● **EXERCISE BRIEF**: All of the records below must be output exactly, with no pictures carried over.

● **PROVIDED MATERIAL**:
● ● ● ●
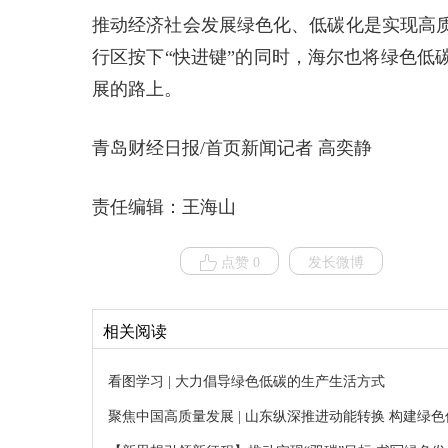
推动经济社会发展绿色化、低碳化是实现高
行区按下“快进键”的同时，海尔也将绿色低
展的路上。
青岛财经日报/首页新闻记者 高奕静
责任编辑：王海山
点赞 0
发长微博
相关阅读
看图学习 | 大力倡导绿色低碳的生产生活方式
聚焦中国高质量发展 | 山东纵深推进动能转换 构建绿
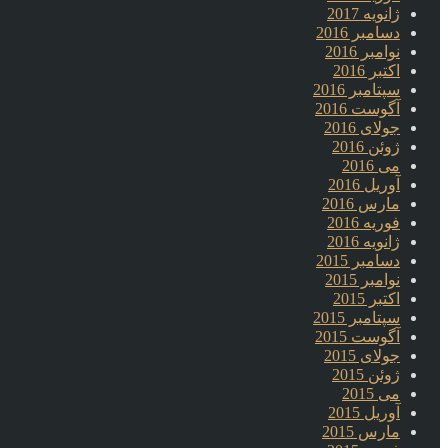
ژانویه 2017
دسامبر 2016
نوامبر 2016
اکتبر 2016
سپتامبر 2016
آگوست 2016
جولای 2016
ژوئن 2016
می 2016
آوریل 2016
مارس 2016
فوریه 2016
ژانویه 2016
دسامبر 2015
نوامبر 2015
اکتبر 2015
سپتامبر 2015
آگوست 2015
جولای 2015
ژوئن 2015
می 2015
آوریل 2015
مارس 2015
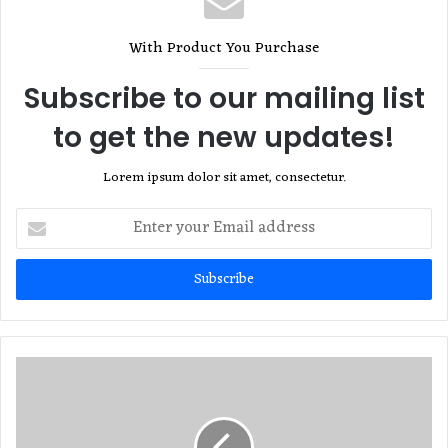
With Product You Purchase
Subscribe to our mailing list
to get the new updates!
Lorem ipsum dolor sit amet, consectetur.
Enter
your
Email
address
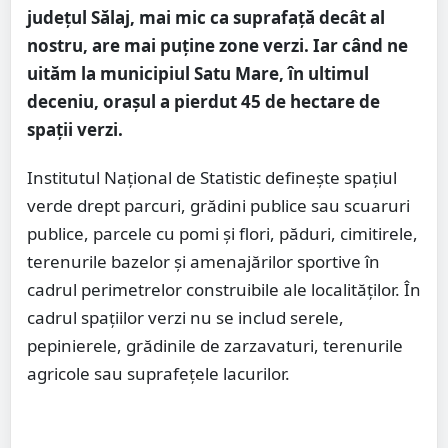
județul Sălaj, mai mic ca suprafață decât al
nostru, are mai puține zone verzi. Iar când ne
uităm la municipiul Satu Mare, în ultimul
deceniu, orașul a pierdut 45 de hectare de
spații verzi.
Institutul Național de Statistic definește spațiul
verde drept parcuri, grădini publice sau scuaruri
publice, parcele cu pomi și flori, păduri, cimitirele,
terenurile bazelor și amenajărilor sportive în
cadrul perimetrelor construibile ale localităților. În
cadrul spațiilor verzi nu se includ serele,
pepinierele, grădinile de zarzavaturi, terenurile
agricole sau suprafețele lacurilor.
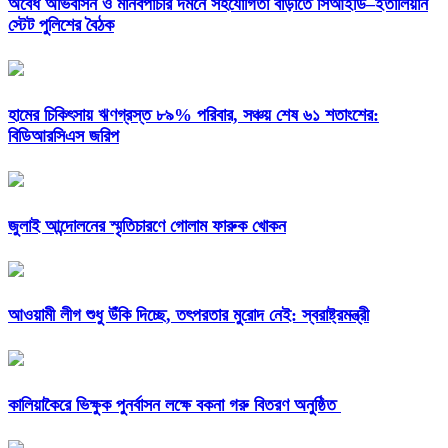
অবৈধ অভিবাসন ও মানবপাচার দমনে সহযোগিতা বাড়াতে সিআইডি–ইতালিয়ান
স্টেট পুলিশের বৈঠক
হামের চিকিৎসায় ঋণগ্রস্ত ৮৯% পরিবার, সঞ্চয় শেষ ৬১ শতাংশের:
বিডিআরসিএস জরিপ
জুলাই আন্দোলনের স্মৃতিচারণে গোলাম ফারুক খোকন
আওয়ামী লীগ শুধু উঁকি দিচ্ছে, তৎপরতার মুরোদ নেই: স্বরাষ্ট্রমন্ত্রী
কালিয়াকৈরে ভিক্ষুক পুনর্বাসন লক্ষে বকনা গরু বিতরণ অনুষ্ঠিত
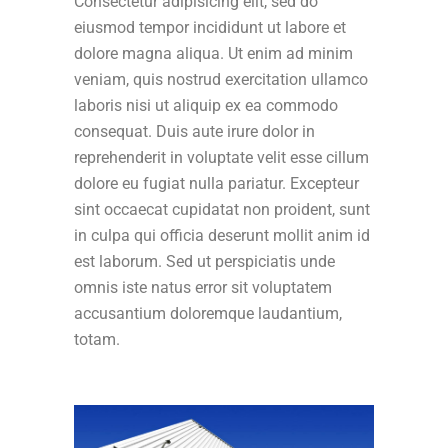
Consectetur adipisicing elit, sed do
eiusmod tempor incididunt ut labore et
dolore magna aliqua. Ut enim ad minim
veniam, quis nostrud exercitation ullamco
laboris nisi ut aliquip ex ea commodo
consequat. Duis aute irure dolor in
reprehenderit in voluptate velit esse cillum
dolore eu fugiat nulla pariatur. Excepteur
sint occaecat cupidatat non proident, sunt
in culpa qui officia deserunt mollit anim id
est laborum. Sed ut perspiciatis unde
omnis iste natus error sit voluptatem
accusantium doloremque laudantium,
totam.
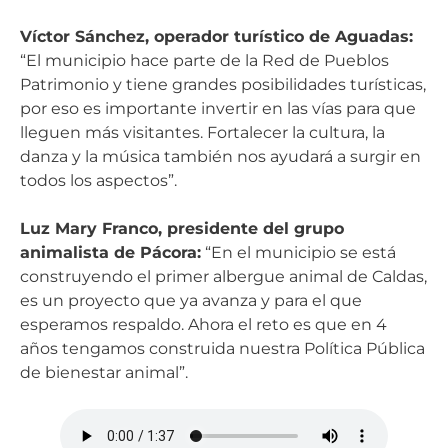
Víctor Sánchez, operador turístico de Aguadas:
“El municipio hace parte de la Red de Pueblos
Patrimonio y tiene grandes posibilidades turísticas,
por eso es importante invertir en las vías para que
lleguen más visitantes. Fortalecer la cultura, la
danza y la música también nos ayudará a surgir en
todos los aspectos”.
Luz Mary Franco, presidente del grupo
animalista de Pácora:
“En el municipio se está
construyendo el primer albergue animal de Caldas,
es un proyecto que ya avanza y para el que
esperamos respaldo. Ahora el reto es que en 4
años tengamos construida nuestra Política Pública
de bienestar animal”.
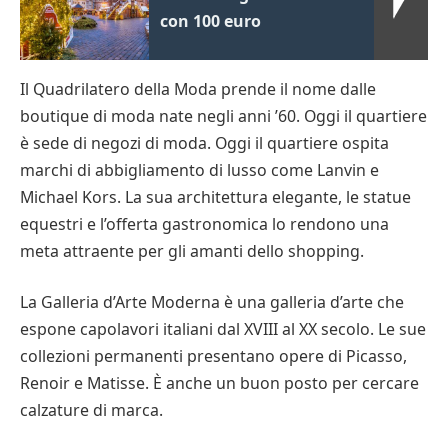
con 100 euro
Il Quadrilatero della Moda prende il nome dalle
boutique di moda nate negli anni ’60. Oggi il quartiere
è sede di negozi di moda. Oggi il quartiere ospita
marchi di abbigliamento di lusso come Lanvin e
Michael Kors. La sua architettura elegante, le statue
equestri e l’offerta gastronomica lo rendono una
meta attraente per gli amanti dello shopping.
La Galleria d’Arte Moderna è una galleria d’arte che
espone capolavori italiani dal XVIII al XX secolo. Le sue
collezioni permanenti presentano opere di Picasso,
Renoir e Matisse. È anche un buon posto per cercare
calzature di marca.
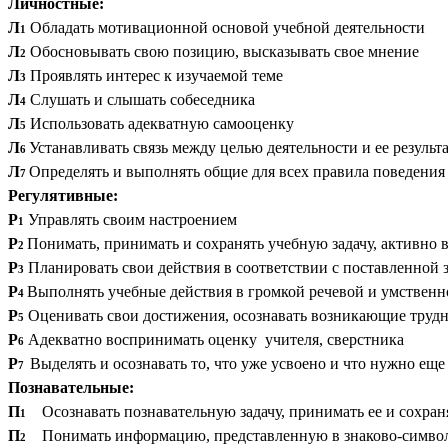
Личностные:
Л
Обладать мотивационной основой учебной деятельности
1
Л
Обосновывать свою позицию, высказывать свое мнение
2
Л
Проявлять интерес к изучаемой теме
3
Л
Слушать и слышать собеседника
4
Л
Использовать адекватную самооценку
5
Л
Устанавливать связь между целью деятельности и ее результ
6
Л
Определять и выполнять общие для всех правила поведения
7
Регулятивные:
Р
Управлять своим настроением
1
Р
Понимать, принимать и сохранять учебную задачу, активно 
2
Р
Планировать свои действия в соответствии с поставленной 
3
Р
Выполнять учебные действия в громкой речевой и умствен
4
Р
Оценивать свои достижения, осознавать возникающие трудн
5
Р
Адекватно воспринимать оценку учителя, сверстника
6
Р
Выделять и осознавать то, что уже усвоено и что нужно еще
7
Познавательные:
П
Осознавать познавательную задачу, принимать ее и сохран
1
П
Понимать информацию, представленную в знаково-симво
2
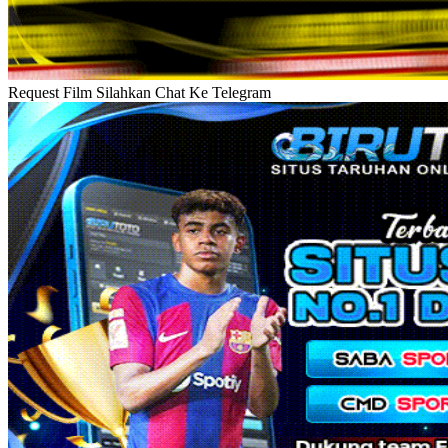
Request Film Silahkan Chat Ke Telegram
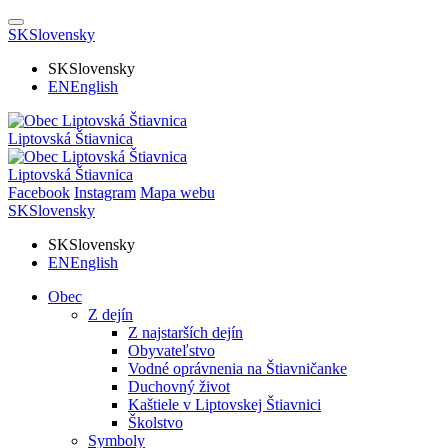
SK
Slovensky
SK
Slovensky
EN
English
Liptovská Štiavnica
Liptovská Štiavnica
Facebook
Instagram
Mapa webu
SK
Slovensky
SK
Slovensky
EN
English
Obec
Z dejín
Z najstarších dejín
Obyvateľstvo
Vodné oprávnenia na Štiavničanke
Duchovný život
Kaštiele v Liptovskej Štiavnici
Školstvo
Symboly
● ● ● ●
● **OUTPUT FOR THIS EXERCISE**:
推动经济社会发展绿色化、低碳化是实现高
行区按下“快进键”的同时，海尔也将绿色低
展的路上。
青岛财经日报/首页新闻记者 高奕静
责任编辑：王海山
点赞 0
发长微博
相关阅读
看图学习 | 大力倡导绿色低碳的生产生活方式
聚焦中国高质量发展 | 山东纵深推进动能转换 构建绿
ژانویه 2017
دسامبر 2016
نوامبر 2016
اکتبر 2016
سپتامبر 2016
آگوست 2016
جولای 2016
ژوئن 2016
می 2016
آوریل 2016
مارس 2016
فوریه 2016
ژانویه 2016
دسامبر 2015
نوامبر 2015
اکتبر 2015
سپتامبر 2015
آگوست 2015
جولای 2015
ژوئن 2015
می 2015
آوریل 2015
مارس 2015
With Product You Purchase
Subscribe to our mailing list
to get the new updates!
Lorem ipsum dolor sit amet, consectetur.
Enter
your
Email
address
județul Sălaj, mai mic ca suprafață decât al
nostru, are mai puține zone verzi. Iar când ne
uităm la municipiul Satu Mare, în ultimul
deceniu, orașul a pierdut 45 de hectare de
spații verzi.
Institutul Național de Statistic definește spațiul
verde drept parcuri, grădini publice sau scuaruri
publice, parcele cu pomi și flori, păduri, cimitirele,
terenurile bazelor și amenajărilor sportive în
cadrul perimetrelor construibile ale localităților. În
cadrul spațiilor verzi nu se includ serele,
pepinierele, grădinile de zarzavaturi, terenurile
agricole sau suprafețele lacurilor.
অবৈধ অভিবাসন ও মানবপাচার দমনে সহযোগিতা বাড়াতে সিআইডি–ইতালিয়ান
স্টেট পুলিশের বৈঠক
হামের চিকিৎসায় ঋণগ্রস্ত ৮৯% পরিবার, সঞ্চয় শেষ ৬১ শতাংশের:
বিডিআরসিএস জরিপ
জুলাই আন্দোলনের স্মৃতিচারণে গোলাম ফারুক খোকন
আওয়ামী লীগ শুধু উঁকি দিচ্ছে, তৎপরতার মুরোদ নেই: স্বরাষ্ট্রমন্ত্রী
কালিয়াকৈরে ভিক্ষুক পুনর্বাসন লক্ষে বকনা গরু বিতরণ অনুষ্ঠিত
Consectetur adipisicing elit, sed do
eiusmod tempor incididunt ut labore et
dolore magna aliqua. Ut enim ad minim
veniam, quis nostrud exercitation ullamco
laboris nisi ut aliquip ex ea commodo
consequat. Duis aute irure dolor in
reprehenderit in voluptate velit esse cillum
dolore eu fugiat nulla pariatur. Excepteur
sint occaecat cupidatat non proident, sunt
in culpa qui officia deserunt mollit anim id
est laborum. Sed ut perspiciatis unde
omnis iste natus error sit voluptatem
accusantium doloremque laudantium,
totam.
Víctor Sánchez, operador turístico de Aguadas:
“El municipio hace parte de la Red de Pueblos
Patrimonio y tiene grandes posibilidades turísticas,
por eso es importante invertir en las vías para que
lleguen más visitantes. Fortalecer la cultura, la
danza y la música también nos ayudará a surgir en
todos los aspectos”.
Luz Mary Franco, presidente del grupo
animalista de Pácora:
“En el municipio se está
construyendo el primer albergue animal de Caldas,
es un proyecto que ya avanza y para el que
esperamos respaldo. Ahora el reto es que en 4
años tengamos construida nuestra Política Pública
de bienestar animal”.
con 100 euro
Il Quadrilatero della Moda prende il nome dalle
boutique di moda nate negli anni ’60. Oggi il quartiere
è sede di negozi di moda. Oggi il quartiere ospita
marchi di abbigliamento di lusso come Lanvin e
Michael Kors. La sua architettura elegante, le statue
equestri e l’offerta gastronomica lo rendono una
meta attraente per gli amanti dello shopping.
La Galleria d’Arte Moderna è una galleria d’arte che
espone capolavori italiani dal XVIII al XX secolo. Le sue
collezioni permanenti presentano opere di Picasso,
Renoir e Matisse. È anche un buon posto per cercare
calzature di marca.
Личностные:
Л
Обладать мотивационной основой учебной деятельности
1
Л
Обосновывать свою позицию, высказывать свое мнение
2
Л
Проявлять интерес к изучаемой теме
3
Л
Слушать и слышать собеседника
4
Л
Использовать адекватную самооценку
5
Л
Устанавливать связь между целью деятельности и ее результ
6
Л
Определять и выполнять общие для всех правила поведения
7
Регулятивные:
Р
Управлять своим настроением
1
Р
Понимать, принимать и сохранять учебную задачу, активно 
2
Р
Планировать свои действия в соответствии с поставленной 
3
Р
Выполнять учебные действия в громкой речевой и умствен
4
Р
Оценивать свои достижения, осознавать возникающие трудн
5
Р
Адекватно воспринимать оценку учителя, сверстника
6
Р
Выделять и осознавать то, что уже усвоено и что нужно еще
7
Познавательные:
П
Осознавать познавательную задачу, принимать ее и сохран
1
П
Понимать информацию, представленную в знаково-симво
2
Request Film Silahkan Chat Ke Telegram
SK
Slovensky
SK
Slovensky
EN
English
Liptovská Štiavnica
Liptovská Štiavnica
Facebook
Instagram
Mapa webu
SK
Slovensky
SK
Slovensky
EN
English
Obec
Z dejín
Z najstarších dejín
Obyvateľstvo
Vodné oprávnenia na Štiavničanke
Duchovný život
Kaštiele v Liptovskej Štiavnici
Školstvo
Symboly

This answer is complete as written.